RGESS: High on hopes, low on delivery


This is that time of the year when most tax payers start evaluating various tax saving options. While public provident fund, employees' provident fund, home loan and insurance have traditionally been some of the popular tax saving options, there is a new scheme available for saving tax now óRajiv Gandhi Equity Savings Scheme (RGESS).

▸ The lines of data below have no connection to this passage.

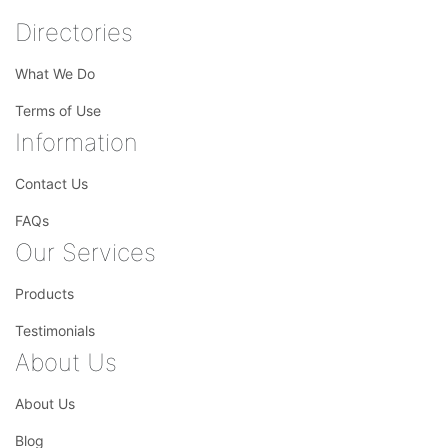
Directories
What We Do
Terms of Use
Information
Contact Us
FAQs
Our Services
Products
Testimonials
About Us
About Us
Blog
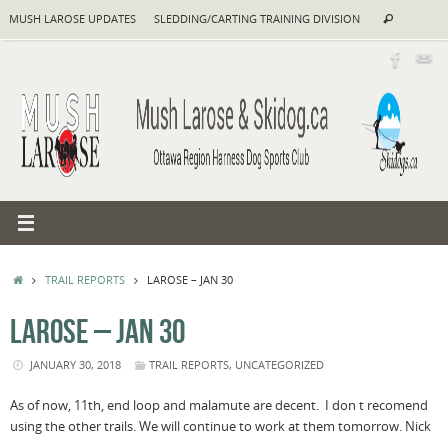
Skip
Search
MUSH LAROSE UPDATES
SLEDDING/CARTING TRAINING DIVISION
Search
to
for:
content
HOME
TRAIL REPORTS
LAROSE – JAN 30
LAROSE – JAN 30
JANUARY 30, 2018
TRAIL REPORTS
,
UNCATEGORIZED
As of now, 11th, end loop and malamute are decent. I don t recomend
using the other trails. We will continue to work at them
tomorrow.
Nick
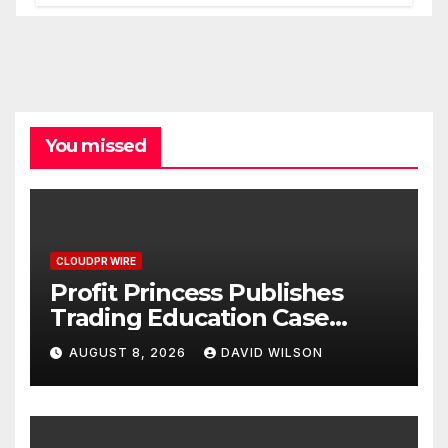
Processes
You missed
CLOUDPR WIRE
Profit Princess Publishes
Trading Education Case
Study Focused on Risk
AUGUST 8, 2026
DAVID WILSON
Management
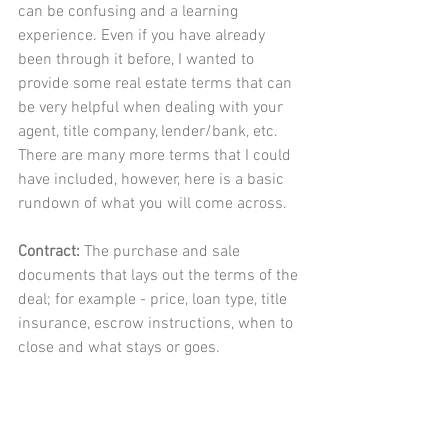
can be confusing and a learning 
experience. Even if you have already 
been through it before, I wanted to 
provide some real estate terms that can 
be very helpful when dealing with your 
agent, title company, lender/bank, etc. 
There are many more terms that I could 
have included, however, here is a basic 
rundown of what you will come across. 
Contract: 
The purchase and sale 
documents that lays out the terms of the 
deal; for example - price, loan type, title 
insurance, escrow instructions, when to 
close and what stays or goes. 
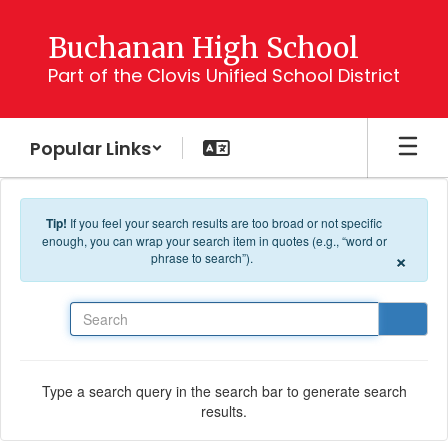
Skip to main content
Buchanan High School
Part of the Clovis Unified School District
Popular Links
Tip!
If you feel your search results are too broad or not specific
enough, you can wrap your search item in quotes (e.g., “word or
×
phrase to search”).
Search
Type a search query in the search bar to generate search
results.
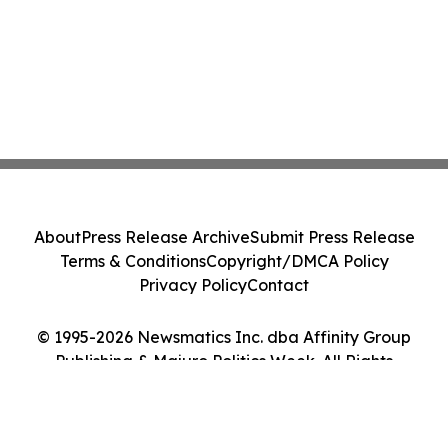
About
Press Release Archive
Submit Press Release
Terms & Conditions
Copyright/DMCA Policy
Privacy Policy
Contact
© 1995-2026 Newsmatics Inc. dba Affinity Group
Publishing & Majuro Politics Week. All Rights
Reserved.
Cookie Settings / Your Privacy Choices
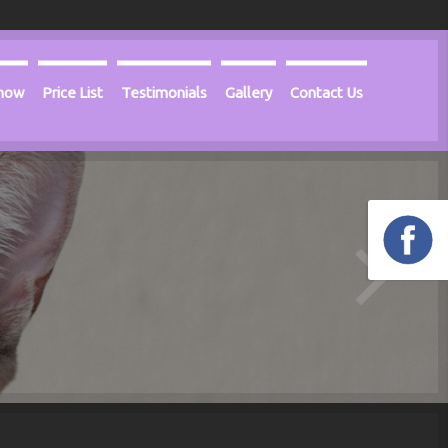
Know
Price List
Testimonials
Gallery
Contact Us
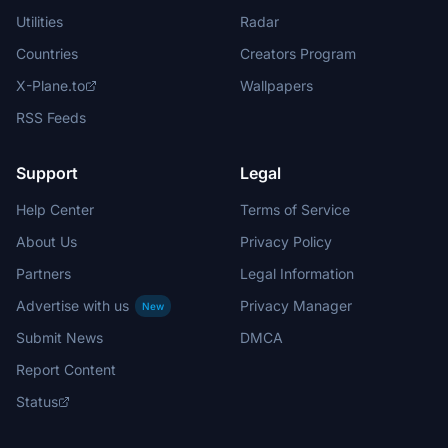
Utilities
Radar
Countries
Creators Program
X-Plane.to
Wallpapers
RSS Feeds
Support
Legal
Help Center
Terms of Service
About Us
Privacy Policy
Partners
Legal Information
Advertise with us
Privacy Manager
New
Submit News
DMCA
Report Content
Status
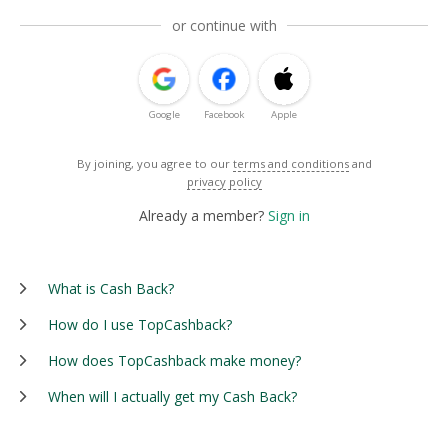
or continue with
Google
Facebook
Apple
By joining, you agree to our
terms and conditions
and
privacy policy
Already a member?
Sign in
What is Cash Back?
How do I use TopCashback?
How does TopCashback make money?
When will I actually get my Cash Back?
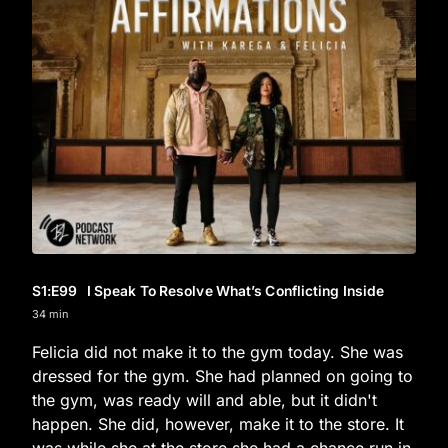
S1
:E
99
I Speak To Resolve What’s Conflicting Inside
34 min
Felicia did not make it to the gym today. She was
dressed for the gym. She had planned on going to
the gym, was ready will and able, but it didn't
happen. She did, however, make it to the store. It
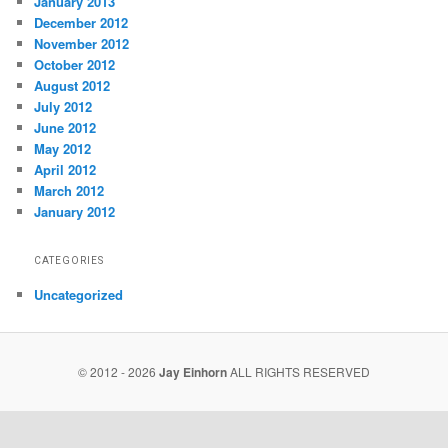
January 2013
December 2012
November 2012
October 2012
August 2012
July 2012
June 2012
May 2012
April 2012
March 2012
January 2012
CATEGORIES
Uncategorized
© 2012 - 2026
Jay Einhorn
ALL RIGHTS RESERVED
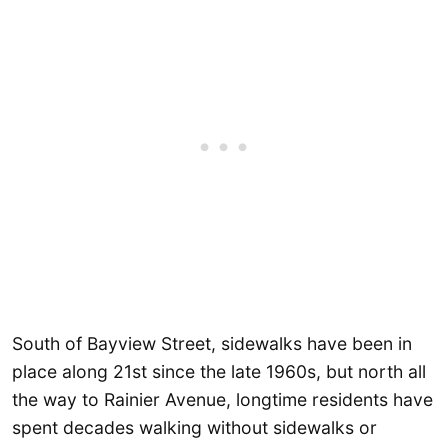
South of Bayview Street, sidewalks have been in
place along 21st since the late 1960s, but north all
the way to Rainier Avenue, longtime residents have
spent decades walking without sidewalks or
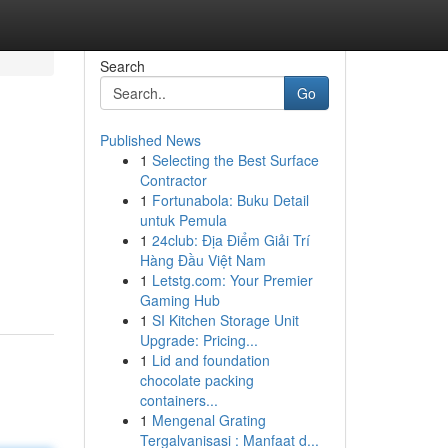
Search
Go
Published News
1
Selecting the Best Surface
Contractor
1
Fortunabola: Buku Detail
untuk Pemula
1
24club: Địa Điểm Giải Trí
Hàng Đầu Việt Nam
1
Letstg.com: Your Premier
Gaming Hub
1
SI Kitchen Storage Unit
Upgrade: Pricing...
1
Lid and foundation
chocolate packing
containers...
1
Mengenal Grating
Tergalvanisasi : Manfaat d...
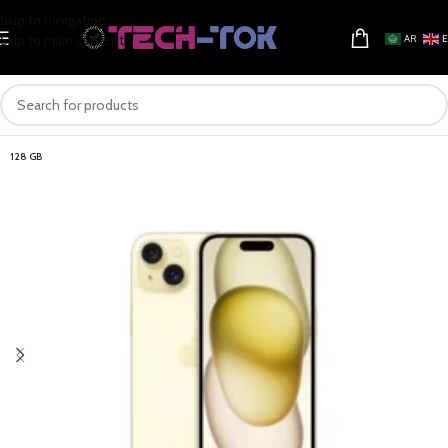
Skip to navigation
Skip to main content
AR
128 GB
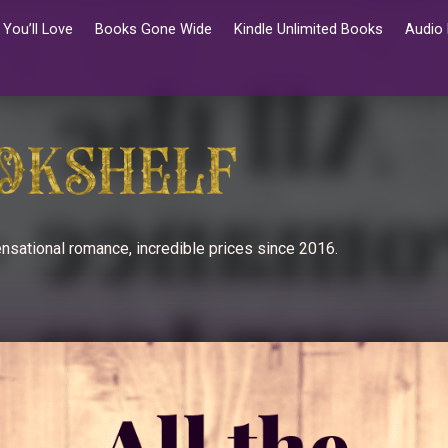
You’ll Love
Books Gone Wide
Kindle Unlimited Books
Audio
nsational romance, incredible prices since 2016.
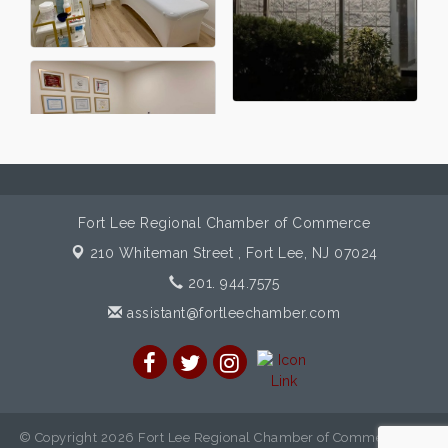
Fort Lee Regional Chamber of Commerce
210 Whiteman Street ,
Fort Lee, NJ 07024
201. 944.7575
assistant@fortleechamber.com
© Copyright 2026 Fort Lee Regional Chamber of Commerce. All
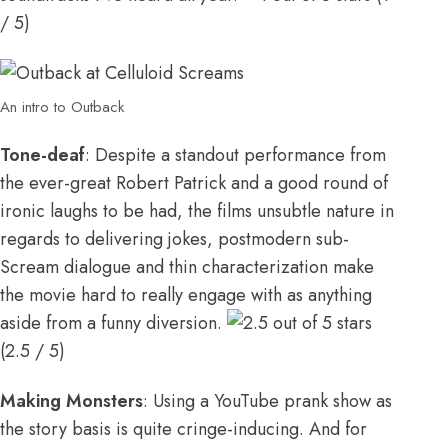
/ 5)
An intro to Outback
Tone-deaf
: Despite a standout performance from
the ever-great Robert Patrick and a good round of
ironic laughs to be had, the films unsubtle nature in
regards to delivering jokes, postmodern sub-
Scream dialogue and thin characterization make
the movie hard to really engage with as anything
aside from a funny diversion.
(2.5 / 5)
Making Monsters
: Using a YouTube prank show as
the story basis is quite cringe-inducing. And for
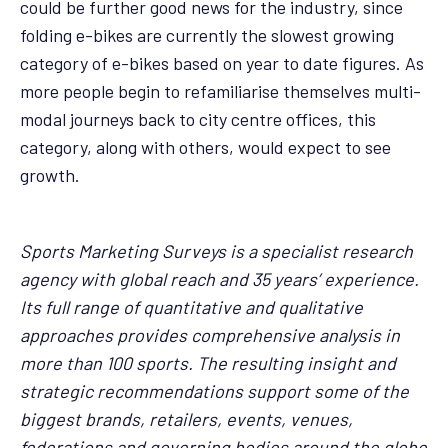
could be further good news for the industry, since
folding e-bikes are currently the slowest growing
category of e-bikes based on year to date figures. As
more people begin to refamiliarise themselves multi-
modal journeys back to city centre offices, this
category, along with others, would expect to see
growth.
Sports Marketing Surveys is a specialist research
agency with global reach and 35 years’ experience.
Its full range of quantitative and qualitative
approaches provides comprehensive analysis in
more than 100 sports. The resulting insight and
strategic recommendations support some of the
biggest brands, retailers, events, venues,
federations and governing bodies around the globe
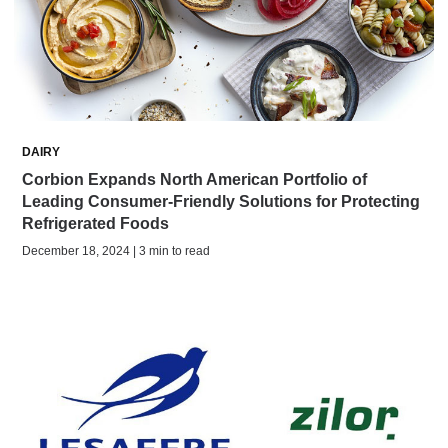
DAIRY
Corbion Expands North American Portfolio of
Leading Consumer-Friendly Solutions for Protecting
Refrigerated Foods
December 18, 2024 | 3 min to read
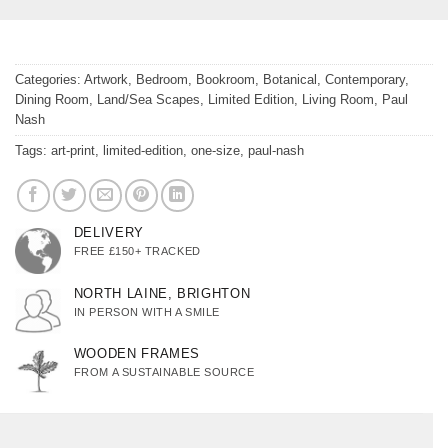
Categories:
Artwork
,
Bedroom
,
Bookroom
,
Botanical
,
Contemporary
,
Dining Room
,
Land/Sea Scapes
,
Limited Edition
,
Living Room
,
Paul
Nash
Tags:
art-print
,
limited-edition
,
one-size
,
paul-nash
DELIVERY
FREE £150+ TRACKED
NORTH LAINE, BRIGHTON
IN PERSON WITH A SMILE
WOODEN FRAMES
FROM A SUSTAINABLE SOURCE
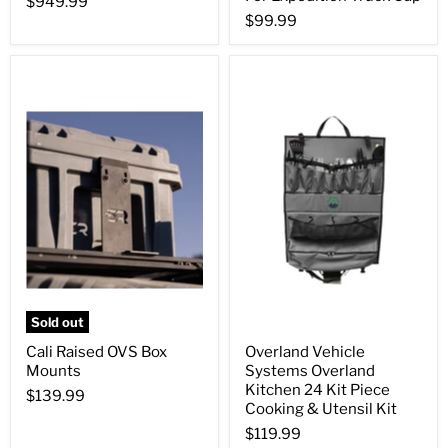
$949.99
$99.99
Sold out
Cali Raised OVS Box
Overland Vehicle
Mounts
Systems Overland
Kitchen 24 Kit Piece
$139.99
Cooking & Utensil Kit
$119.99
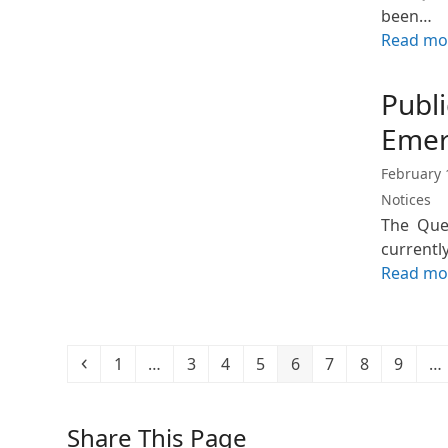
been…
Read mo
Publi
Emer
February 
Notices
The Quee
currentl
Read mo
Previous
Page
Page
Page
Page
Page
Page
Page
Page
1
…
3
4
5
6
7
8
9
…
Share This Page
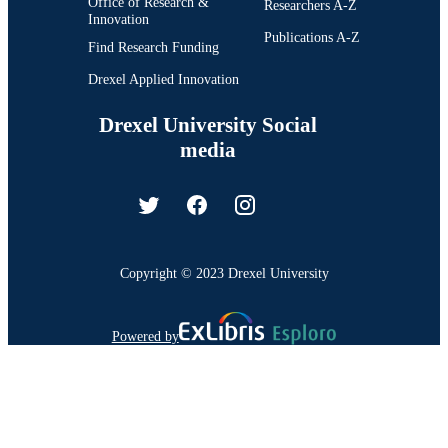
Office of Research &
Researchers A-Z
Innovation
Publications A-Z
Find Research Funding
Drexel Applied Innovation
Drexel University Social
media
Copyright © 2023 Drexel University
Powered by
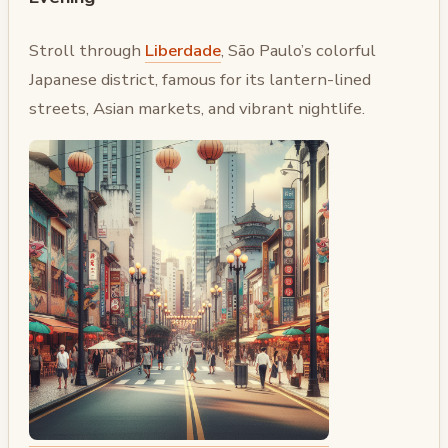
Stroll through
Liberdade
, São Paulo’s colorful
Japanese district, famous for its lantern-lined
streets, Asian markets, and vibrant nightlife.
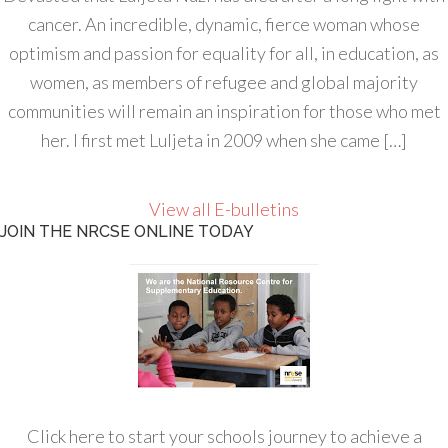
cancer. An incredible, dynamic, fierce woman whose
optimism and passion for equality for all, in education, as
women, as members of refugee and global majority
communities will remain an inspiration for those who met
her. I first met Luljeta in 2009 when she came […]
View all E-bulletins
JOIN THE NRCSE ONLINE TODAY
Click here to start your schools journey to achieve a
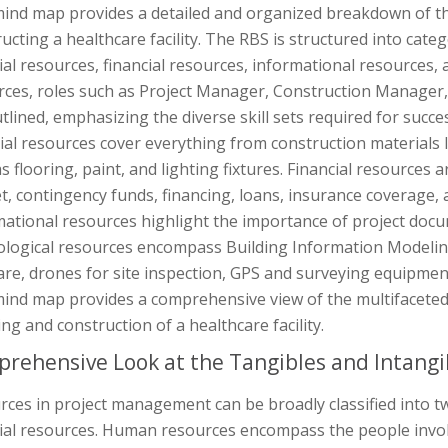
mind map provides a detailed and organized breakdown of th
ucting a healthcare facility. The RBS is structured into ca
al resources, financial resources, informational resources,
rces, roles such as Project Manager, Construction Manager
tlined, emphasizing the diverse skill sets required for succes
al resources cover everything from construction materials li
s flooring, paint, and lighting fixtures. Financial resources a
, contingency funds, financing, loans, insurance coverage, 
mational resources highlight the importance of project doc
ological resources encompass Building Information Modeli
are, drones for site inspection, GPS and surveying equipmen
ind map provides a comprehensive view of the multifaceted 
ng and construction of a healthcare facility.
rehensive Look at the Tangibles and Intangi
rces in project management can be broadly classified into 
al resources. Human resources encompass the people involve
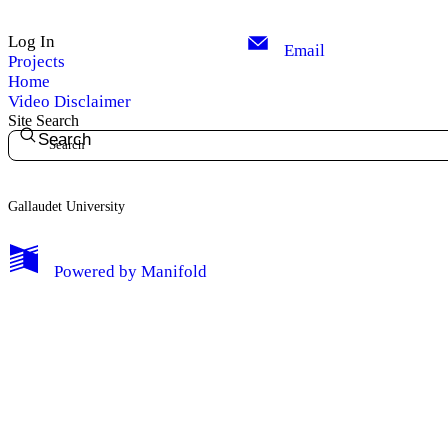
Log In
Email
Projects
Home
Video Disclaimer
Site Search
Search
Gallaudet University
My Notes + Comments
Powered by
Manifold
Edit Profile
Notifications
Privacy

Over the years, the dependence of Indian equity markets on foreign capital has increased. Foreign investors are known for their quick entry and exits which create volatility in the market and make investing into equity that much riskier. This also means that the investor has to track most of the external factors along with keeping an eye on the domestic issues, which is a complex task. RGESS is an attempt by the government to channelise part of the domestic savings into the equity markets which would help reduce the volatility in the market. Experts, however, believe that while the intention of the government is in the right direction, it is unlikely to yield any significant result due to its rigid provisions.


The then finance minister, Pranab Mukherjee, had said in his Budget (2012-13) speech that "to encourage flow of savings in financial instruments and improve the depth of domestic capital market, it is proposed to introduce a new scheme called RGESS..." While the scheme was announced in the Budget this year, details of the scheme were announced just last month. Some of its salient features are:

A person with a taxable income of less than Rs 10 lakh can avail benefits under this scheme, with a permissible investment of Rs 50,000 and the exemption is available for Rs 25,000, ie 50 per cent of the invested amount under Section 80 CCG of the Income Tax Act.

It is available only for the new retail investors who have not invested in stocks/ derivatives.